───── Excerpted records

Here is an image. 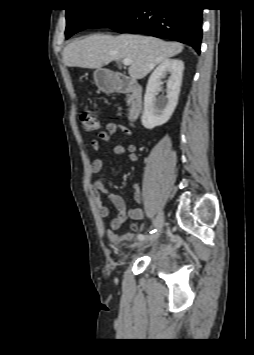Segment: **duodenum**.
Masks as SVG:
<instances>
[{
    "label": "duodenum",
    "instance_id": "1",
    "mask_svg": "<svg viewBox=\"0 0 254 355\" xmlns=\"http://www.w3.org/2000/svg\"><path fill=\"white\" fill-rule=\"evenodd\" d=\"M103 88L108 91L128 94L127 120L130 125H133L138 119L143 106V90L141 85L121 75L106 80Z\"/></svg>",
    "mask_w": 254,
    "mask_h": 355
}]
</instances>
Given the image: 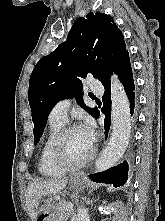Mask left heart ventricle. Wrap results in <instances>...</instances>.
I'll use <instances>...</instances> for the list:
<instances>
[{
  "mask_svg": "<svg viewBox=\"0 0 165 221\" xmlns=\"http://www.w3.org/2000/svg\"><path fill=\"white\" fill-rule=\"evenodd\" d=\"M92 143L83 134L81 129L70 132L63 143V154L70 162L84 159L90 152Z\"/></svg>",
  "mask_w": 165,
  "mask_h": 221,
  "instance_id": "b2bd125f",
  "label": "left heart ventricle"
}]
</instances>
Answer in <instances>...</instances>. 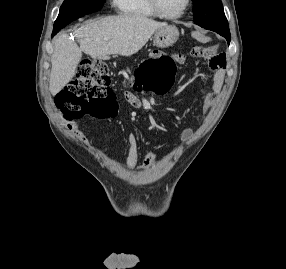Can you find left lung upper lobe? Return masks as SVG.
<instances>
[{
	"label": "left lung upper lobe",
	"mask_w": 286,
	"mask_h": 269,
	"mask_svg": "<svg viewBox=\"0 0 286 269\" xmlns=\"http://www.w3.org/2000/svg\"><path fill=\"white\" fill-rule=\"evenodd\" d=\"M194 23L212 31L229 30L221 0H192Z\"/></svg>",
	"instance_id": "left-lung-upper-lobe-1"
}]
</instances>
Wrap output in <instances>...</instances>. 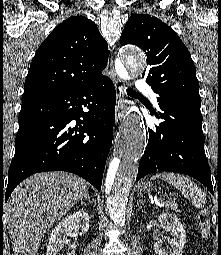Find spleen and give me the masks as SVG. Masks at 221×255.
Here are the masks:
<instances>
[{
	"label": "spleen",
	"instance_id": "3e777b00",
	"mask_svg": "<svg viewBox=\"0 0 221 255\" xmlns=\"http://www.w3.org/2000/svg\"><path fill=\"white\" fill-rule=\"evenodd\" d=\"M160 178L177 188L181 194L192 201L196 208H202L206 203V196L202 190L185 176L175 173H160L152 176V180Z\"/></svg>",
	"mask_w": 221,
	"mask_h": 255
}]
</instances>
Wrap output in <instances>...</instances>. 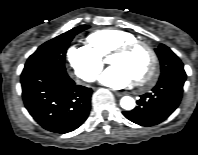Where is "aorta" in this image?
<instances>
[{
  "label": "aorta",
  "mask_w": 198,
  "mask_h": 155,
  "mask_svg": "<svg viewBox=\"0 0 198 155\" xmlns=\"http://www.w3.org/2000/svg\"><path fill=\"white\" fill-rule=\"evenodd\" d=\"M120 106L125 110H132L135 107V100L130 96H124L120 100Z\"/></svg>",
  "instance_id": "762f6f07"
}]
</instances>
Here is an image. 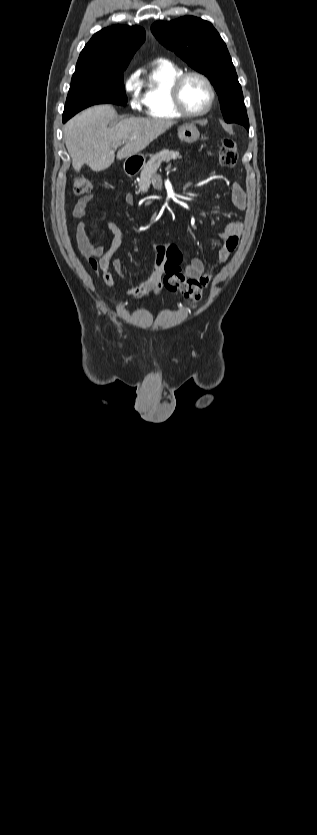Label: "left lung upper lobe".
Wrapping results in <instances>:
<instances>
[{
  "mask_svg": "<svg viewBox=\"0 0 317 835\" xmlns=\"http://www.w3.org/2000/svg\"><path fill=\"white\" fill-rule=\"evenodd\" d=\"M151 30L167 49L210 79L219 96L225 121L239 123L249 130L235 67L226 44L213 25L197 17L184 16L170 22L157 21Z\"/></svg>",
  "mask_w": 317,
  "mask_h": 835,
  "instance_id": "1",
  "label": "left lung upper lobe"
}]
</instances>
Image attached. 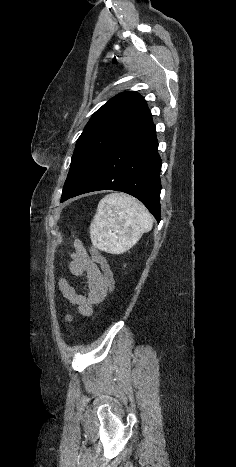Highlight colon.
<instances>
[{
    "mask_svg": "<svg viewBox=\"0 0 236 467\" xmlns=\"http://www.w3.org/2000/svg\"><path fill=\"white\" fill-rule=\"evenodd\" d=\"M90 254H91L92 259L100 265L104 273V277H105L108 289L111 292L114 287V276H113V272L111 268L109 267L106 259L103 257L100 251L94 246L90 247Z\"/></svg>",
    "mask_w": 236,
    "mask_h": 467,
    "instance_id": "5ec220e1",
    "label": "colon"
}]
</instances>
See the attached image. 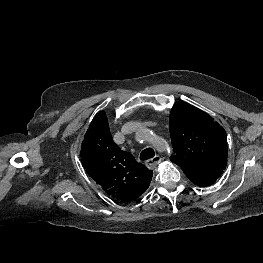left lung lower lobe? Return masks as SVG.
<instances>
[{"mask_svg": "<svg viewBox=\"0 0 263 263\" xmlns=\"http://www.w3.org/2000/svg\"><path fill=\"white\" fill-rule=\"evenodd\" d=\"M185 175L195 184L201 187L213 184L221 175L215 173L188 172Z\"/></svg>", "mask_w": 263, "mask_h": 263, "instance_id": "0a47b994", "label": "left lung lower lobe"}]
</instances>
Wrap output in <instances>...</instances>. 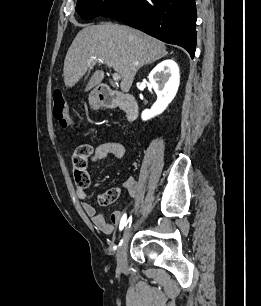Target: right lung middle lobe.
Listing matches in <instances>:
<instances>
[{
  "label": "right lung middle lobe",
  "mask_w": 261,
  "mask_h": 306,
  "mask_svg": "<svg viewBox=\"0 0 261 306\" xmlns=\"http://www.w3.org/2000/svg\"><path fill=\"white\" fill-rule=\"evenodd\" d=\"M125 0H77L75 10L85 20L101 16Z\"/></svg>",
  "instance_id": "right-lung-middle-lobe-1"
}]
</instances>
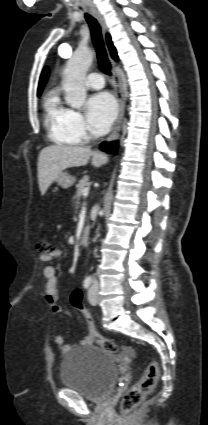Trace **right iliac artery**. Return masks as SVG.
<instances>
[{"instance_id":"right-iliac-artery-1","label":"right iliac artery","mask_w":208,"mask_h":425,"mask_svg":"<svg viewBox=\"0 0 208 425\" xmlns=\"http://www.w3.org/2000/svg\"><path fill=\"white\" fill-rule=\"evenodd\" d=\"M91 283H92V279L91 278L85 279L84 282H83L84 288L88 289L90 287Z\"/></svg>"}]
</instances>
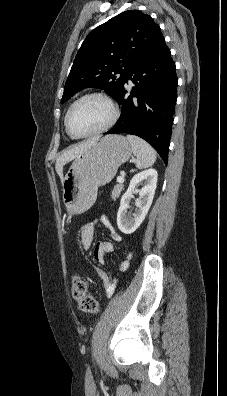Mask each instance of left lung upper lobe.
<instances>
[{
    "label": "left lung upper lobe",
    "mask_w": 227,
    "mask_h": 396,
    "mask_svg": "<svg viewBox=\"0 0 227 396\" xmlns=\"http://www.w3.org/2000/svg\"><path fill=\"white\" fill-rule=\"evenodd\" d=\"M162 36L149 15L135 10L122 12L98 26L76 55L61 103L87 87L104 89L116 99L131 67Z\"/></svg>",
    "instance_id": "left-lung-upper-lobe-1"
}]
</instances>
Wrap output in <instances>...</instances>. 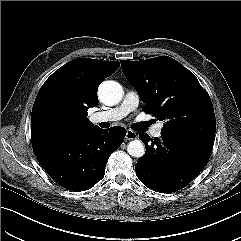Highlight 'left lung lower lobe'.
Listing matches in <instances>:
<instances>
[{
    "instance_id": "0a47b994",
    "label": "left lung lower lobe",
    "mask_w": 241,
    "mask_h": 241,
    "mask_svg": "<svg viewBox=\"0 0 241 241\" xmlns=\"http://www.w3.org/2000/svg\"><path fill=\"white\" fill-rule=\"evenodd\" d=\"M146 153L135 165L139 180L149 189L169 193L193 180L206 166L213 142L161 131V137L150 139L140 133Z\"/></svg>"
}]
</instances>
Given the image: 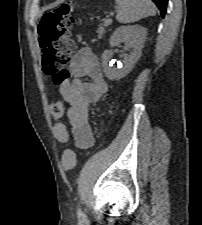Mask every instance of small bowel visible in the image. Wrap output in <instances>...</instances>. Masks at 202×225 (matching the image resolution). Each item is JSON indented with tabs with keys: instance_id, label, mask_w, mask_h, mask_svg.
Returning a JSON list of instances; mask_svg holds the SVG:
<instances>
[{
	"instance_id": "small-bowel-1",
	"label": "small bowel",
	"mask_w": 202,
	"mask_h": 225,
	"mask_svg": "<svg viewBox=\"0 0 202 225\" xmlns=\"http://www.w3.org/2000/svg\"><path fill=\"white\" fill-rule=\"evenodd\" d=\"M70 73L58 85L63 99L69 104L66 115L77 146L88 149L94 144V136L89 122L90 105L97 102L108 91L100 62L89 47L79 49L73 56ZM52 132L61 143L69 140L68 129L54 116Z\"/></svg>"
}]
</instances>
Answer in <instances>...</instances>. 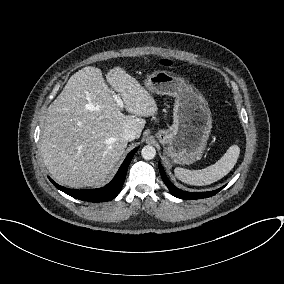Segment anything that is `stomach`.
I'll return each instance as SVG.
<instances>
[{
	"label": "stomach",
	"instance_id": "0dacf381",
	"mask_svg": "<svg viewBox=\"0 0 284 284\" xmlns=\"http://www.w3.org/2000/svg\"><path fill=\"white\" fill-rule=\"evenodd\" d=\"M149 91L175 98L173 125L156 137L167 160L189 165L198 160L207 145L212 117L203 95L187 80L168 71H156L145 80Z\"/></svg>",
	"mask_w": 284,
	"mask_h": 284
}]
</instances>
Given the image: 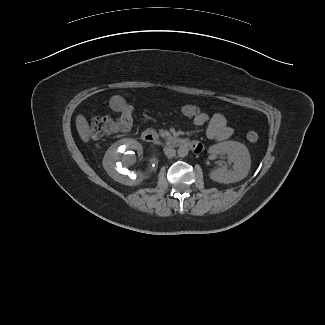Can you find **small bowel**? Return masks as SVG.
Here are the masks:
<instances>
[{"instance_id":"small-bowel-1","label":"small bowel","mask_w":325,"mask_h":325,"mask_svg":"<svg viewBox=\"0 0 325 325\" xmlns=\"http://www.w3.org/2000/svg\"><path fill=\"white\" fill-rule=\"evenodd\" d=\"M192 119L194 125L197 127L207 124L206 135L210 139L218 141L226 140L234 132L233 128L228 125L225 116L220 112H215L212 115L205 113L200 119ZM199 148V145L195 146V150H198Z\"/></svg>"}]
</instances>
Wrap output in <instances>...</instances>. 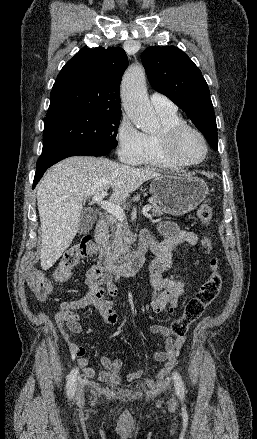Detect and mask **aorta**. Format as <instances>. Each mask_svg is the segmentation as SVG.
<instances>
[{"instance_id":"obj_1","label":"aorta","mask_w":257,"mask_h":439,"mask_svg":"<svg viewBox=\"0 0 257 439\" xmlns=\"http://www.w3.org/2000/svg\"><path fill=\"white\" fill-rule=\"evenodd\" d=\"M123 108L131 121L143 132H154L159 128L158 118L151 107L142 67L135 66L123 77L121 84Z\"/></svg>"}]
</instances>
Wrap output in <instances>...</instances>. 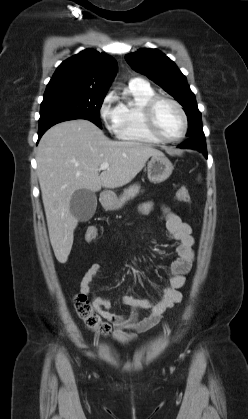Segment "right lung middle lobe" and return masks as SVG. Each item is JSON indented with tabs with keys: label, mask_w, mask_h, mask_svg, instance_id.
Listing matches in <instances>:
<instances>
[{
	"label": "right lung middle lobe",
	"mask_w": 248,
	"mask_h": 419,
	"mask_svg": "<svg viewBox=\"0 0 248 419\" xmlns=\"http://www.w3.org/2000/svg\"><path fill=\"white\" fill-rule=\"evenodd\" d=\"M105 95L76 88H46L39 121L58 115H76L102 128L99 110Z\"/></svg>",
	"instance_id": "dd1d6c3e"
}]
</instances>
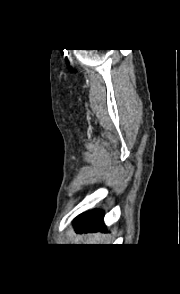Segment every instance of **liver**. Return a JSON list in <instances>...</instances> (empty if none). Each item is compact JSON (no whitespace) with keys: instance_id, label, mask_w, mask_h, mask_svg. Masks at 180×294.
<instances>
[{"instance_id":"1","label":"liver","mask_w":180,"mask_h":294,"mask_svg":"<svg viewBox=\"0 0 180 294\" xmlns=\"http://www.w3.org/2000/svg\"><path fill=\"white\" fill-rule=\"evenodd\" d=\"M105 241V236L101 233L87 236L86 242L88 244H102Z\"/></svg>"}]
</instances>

──────────

Could you repeat word for word only the lines from the one that contains "Segment every instance" through the end of the listing, leaving out the pictures?

Expected answer:
Segment every instance of **liver**. Return a JSON list in <instances>...</instances> (empty if none). Each item is compact JSON (no whitespace) with keys: instance_id, label, mask_w, mask_h, mask_svg. Masks at 180×294.
<instances>
[{"instance_id":"1","label":"liver","mask_w":180,"mask_h":294,"mask_svg":"<svg viewBox=\"0 0 180 294\" xmlns=\"http://www.w3.org/2000/svg\"><path fill=\"white\" fill-rule=\"evenodd\" d=\"M105 241V236L101 233L87 236L86 242L88 244H102Z\"/></svg>"}]
</instances>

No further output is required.